COK, under BOJ pressure, withdraws dual currency credit card
Published by www.jamaicaobserver.com on May 16, 2007
May 16, 2007

 
 Hickey. credit unions should be given the opportunity to compete like other financial institutions
City of Kingston Credit Union (COK) has withdrawn its offer of a dual currency credit card to members, yielding to pressure from the Bank of Jamaica (BOJ), which has instructed that the credit union has no authority to deal in foreign exchange.

"We have accepted that we are not authorised so to do," Dennis Hickey, COK's deputy general manager, marketing and business development, told the Business Observer.
Hickey, however, said he believed that credit unions should be given the opportunity to compete like other financial institutions.

Up to press time yesterday, efforts to get a statement from BOJ were unsuccessful.

Financial analysts, however, argued that credit unions are not currently under the Banking Act and new regulations that give the central bank authority to govern the operations of credit unions have not yet been passed in Parliament.

Last month, the Business Observer reported that COK planned to issue dual currency credit cards to its members in association with RBTT commercial bank.

COK would assess the credit rating of its members and take the risks while RBTT, with the relevant administrative framework in place, would process and issue the cards.
The new cards, COK said, would offer a monthly US dollar interest rate of 1.42 per cent, the lowest offered on the market.

"RBTT had no input in the rates charged by COK. the credit union does not have a clearing house, but it is totally our product," Hickey explained then.

But the island's leading credit union was forced to take an about-turn a week later when the BOJ intervened and instructed that the card offer be rescinded as COK was not licensed to deal in foreign exchange.

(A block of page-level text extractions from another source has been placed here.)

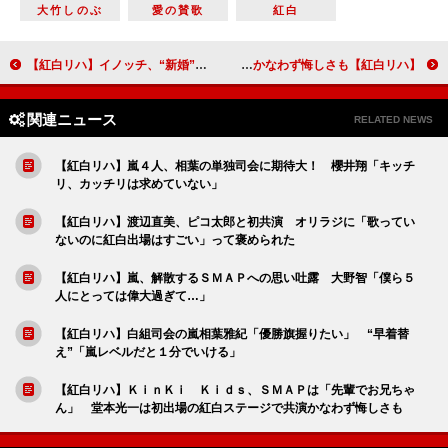
大竹しのぶ
愛の賛歌
紅白
【紅白リハ】イノッチ、“新婚”長野イジり？ 紅白司会先輩のつもりも「相葉くんから何も聞かれなかった…」
【紅白リハ】ＫｉｎＫｉ Ｋｉｄｓ、ＳＭＡＰは「先輩でお兄ちゃん」 堂本光一は初出場の紅白ステージで共演かなわず悔しさも
関連ニュース
RELATED NEWS
【紅白リハ】嵐４人、相葉の単独司会に期待大！ 櫻井翔「キッチ
リ、カッチリは求めていない」
【紅白リハ】渡辺直美、ピコ太郎と初共演 オリラジに「歌ってい
ないのに紅白出場はすごい」って褒められた
【紅白リハ】嵐、解散するＳＭＡＰへの思い吐露 大野智「僕ら５
人にとっては偉大過ぎて…」
【紅白リハ】白組司会の嵐相葉雅紀「優勝旗握りたい」 “早着替
え”「嵐レベルだと１分でいける」
【紅白リハ】ＫｉｎＫｉ Ｋｉｄｓ、ＳＭＡＰは「先輩でお兄ちゃ
ん」 堂本光一は初出場の紅白ステージで共演かなわず悔しさも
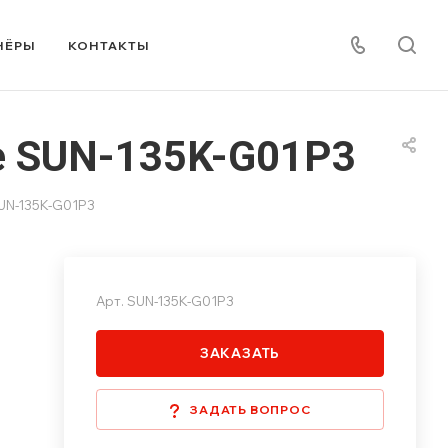
НЁРЫ
КОНТАКТЫ
ye SUN-135K-G01P3
UN-135K-G01P3
Арт.
SUN-135K-G01P3
ЗАКАЗАТЬ
ЗАДАТЬ ВОПРОС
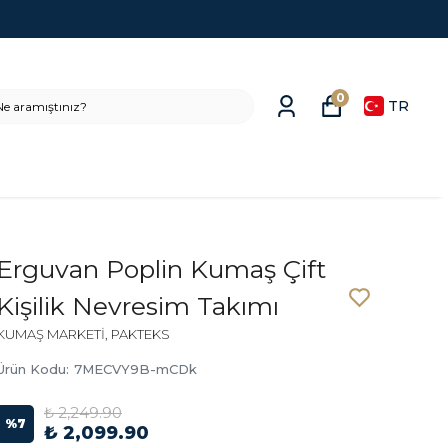
0
TR
Erguvan Poplin Kumaş Çift
Kişilik Nevresim Takımı
KUMAŞ MARKETİ, PAKTEKS
Ürün Kodu
:
7MECVY9B-mCDk
₺ 2,249.90
%
7
₺ 2,099.90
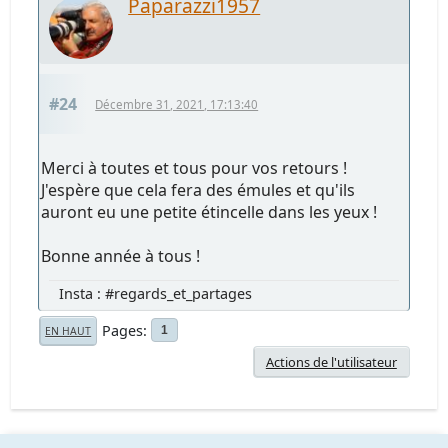
Paparazzi1957
#24
Décembre 31, 2021, 17:13:40
Merci à toutes et tous pour vos retours !
J'espère que cela fera des émules et qu'ils
auront eu une petite étincelle dans les yeux !
Bonne année à tous !
Insta : #regards_et_partages
Pages
1
EN HAUT
Actions de l'utilisateur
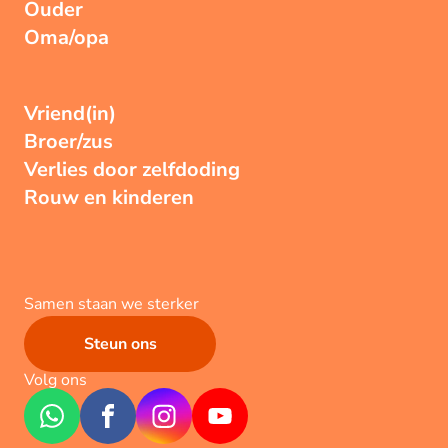
Ouder
Oma/opa
Vriend(in)
Broer/zus
Verlies door zelfdoding
Rouw en kinderen
Samen staan we sterker
Steun ons
Volg ons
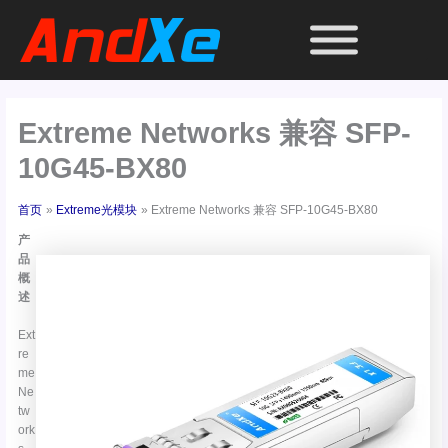
跳
至
内
容
Extreme Networks 兼容 SFP-
10G45-BX80
首页
Extreme光模块
Extreme Networks 兼容 SFP-10G45-BX80
产
品
概
述
Ext
re
me
Ne
tw
ork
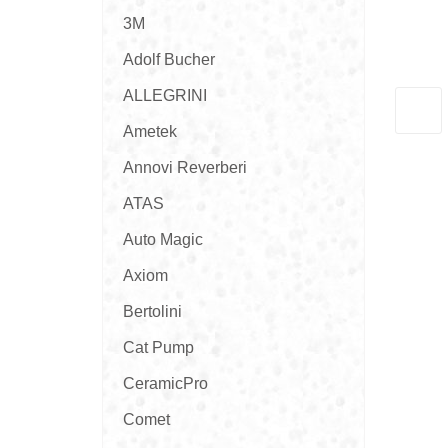
3M
Adolf Bucher
ALLEGRINI
Ametek
Annovi Reverberi
ATAS
Auto Magic
Axiom
Bertolini
Cat Pump
CeramicPro
Comet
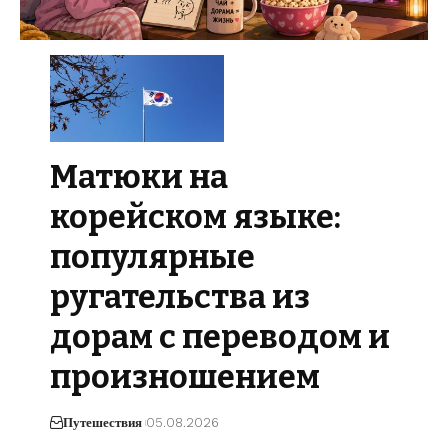
Матюки на
корейском языке:
популярные
ругательства из
дорам с переводом и
произношением
Путешествия
05.08.2026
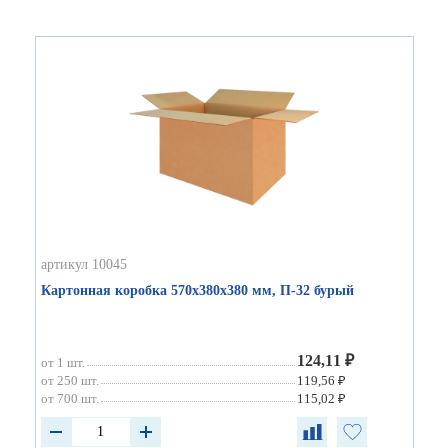
артикул 10045
Картонная коробка 570х380х380 мм, П-32 бурый
124,11 ₽
от 1 шт.
от 250 шт.
119,56 ₽
от 700 шт.
115,02 ₽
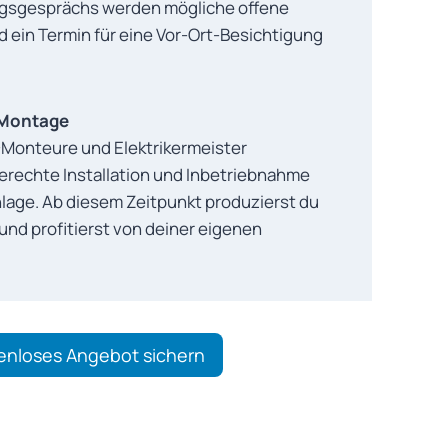
ngsgesprächs werden mögliche offene
 ein Termin für eine Vor-Ort-Besichtigung
& Montage
Monteure und Elektrikermeister
rechte Installation und Inbetriebnahme
lage. Ab diesem Zeitpunkt produzierst du
nd profitierst von deiner eigenen
enloses Angebot sichern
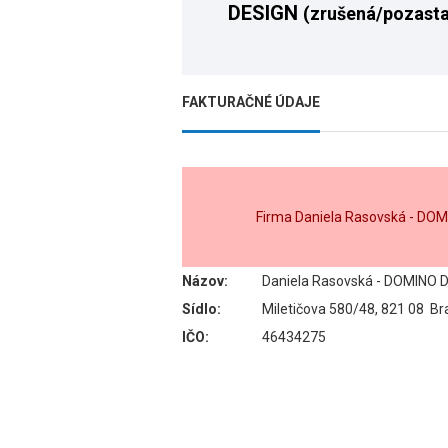
DESIGN
(zrušená/pozast
FAKTURAČNÉ ÚDAJE
Firma Daniela Rasovská - DO
Názov:
Daniela Rasovská - DOMINO 
Sídlo:
Miletičova 580/48, 821 08 Br
IČO:
46434275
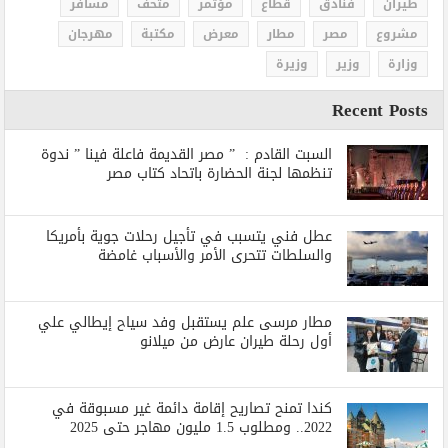
طيران
فنادق
قطاع
مؤتمر
متحف
مسافر
مشروع
مصر
مطار
معرض
مكتبة
مهرجان
وزارة
وزير
وزيرة
Recent Posts
السبت القادم : ” مصر القديمة فاعلة فينا ” ندوة
تنظمها لجنة الحضارة باتحاد كتاب مصر
عطل فني يتسبب في تأجيل رحلات جوية بأمريكا
والسلطات تتحرى الأمر والأسباب غامضة
مطار مرسى علم يستقبل وفد سياح إيطالي علي
أول رحلة طيران عارض من ميلانو
كندا تمنح تصاريح إقامة دائمة غير مسبوقة في
2022.. ومطلوب 1.5 مليون مهاجر حتى 2025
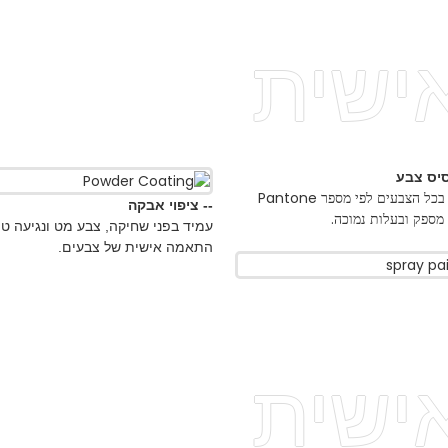
ית
-- אל
צביעה בכל הצבעים לפי מספר Pantone
שפר את
-- ציפוי אבקה
כה.
עמיד בפני שחיקה, צבע מט ונגיעה טובה,
התאמה אישית של צבעים.
ית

In a notice published in the Observer of Saturday, May 5, COK retracted its offer of the dual currency credit card, saying that the credit union was not authorised under the Bank of Jamaica Act to issue credit facilities in foreign currency.
"As such, plans for the credit union to offer a dual currency card have been withdrawn and initial arrangements cancelled," the COK notice stated.

It added that through the alliance with RBTT "via affinity arrangement", members could still access the dual currency card offered by the commercial bank. COK, it said, would continue to offer local currency cards to its members.

Local currency cards would have been phased out had the credit union been able to introduce dual currency cards.
COK is the island's leading credit union with an asset base of over $5.5 billion and more than 190,000 members.

The credit union recently celebrated its 40th anniversary with the opening of an $80-million building at its Cross Roads head office complex and is planning a relocation of its Half-Way-Tree branch to the new Winchester Park on Hope Road.